- _Exercise_: Below are the records; copy exactly the stretch from the line containing "الكهربائية والكابلات وأنظمة" through the line containing "شراكات مع شركات عالمية", both ends included, and nothing else.

- _Collected data_:
┏━━
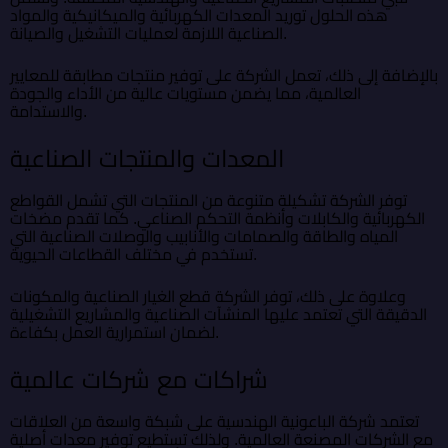
هذه الحلول توريد المعدات الكهربائية والميكانيكية والمواد
الصناعية اللازمة لعمليات التشغيل والصيانة.
بالإضافة إلى ذلك، تعمل الشركة على توفير منتجات مطابقة للمعايير
العالمية، مما يضمن مستويات عالية من الأداء والجودة
والاستدامة.
المعدات والمنتجات الصناعية
توفر الشركة تشكيلة متنوعة من المنتجات التي تشمل القواطع
الكهربائية والكابلات وأنظمة التحكم الصناعي. كما تقدم مضخات
المياه والطاقة والصمامات والأنابيب والوصلات الصناعية التي
تستخدم في مختلف القطاعات الحيوية.
وعلاوة على ذلك، توفر الشركة قطع الغيار الصناعية والمكونات
الدقيقة التي تعتمد عليها المنشآت الصناعية والمشاريع التشغيلية
لضمان استمرارية العمل بكفاءة.
شراكات مع شركات عالمية
تعتمد شركة الباعونية الهندسية على شبكة واسعة من العلاقات
مع الشركات المصنعة العالمية. ولذلك تستطيع توفير معدات أصلية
┗━━
- _Worked solution_:
الكهربائية والكابلات وأنظمة التحكم الصناعي. كما تقدم مضخات
المياه والطاقة والصمامات والأنابيب والوصلات الصناعية التي
تستخدم في مختلف القطاعات الحيوية.
وعلاوة على ذلك، توفر الشركة قطع الغيار الصناعية والمكونات
الدقيقة التي تعتمد عليها المنشآت الصناعية والمشاريع التشغيلية
لضمان استمرارية العمل بكفاءة.
شراكات مع شركات عالمية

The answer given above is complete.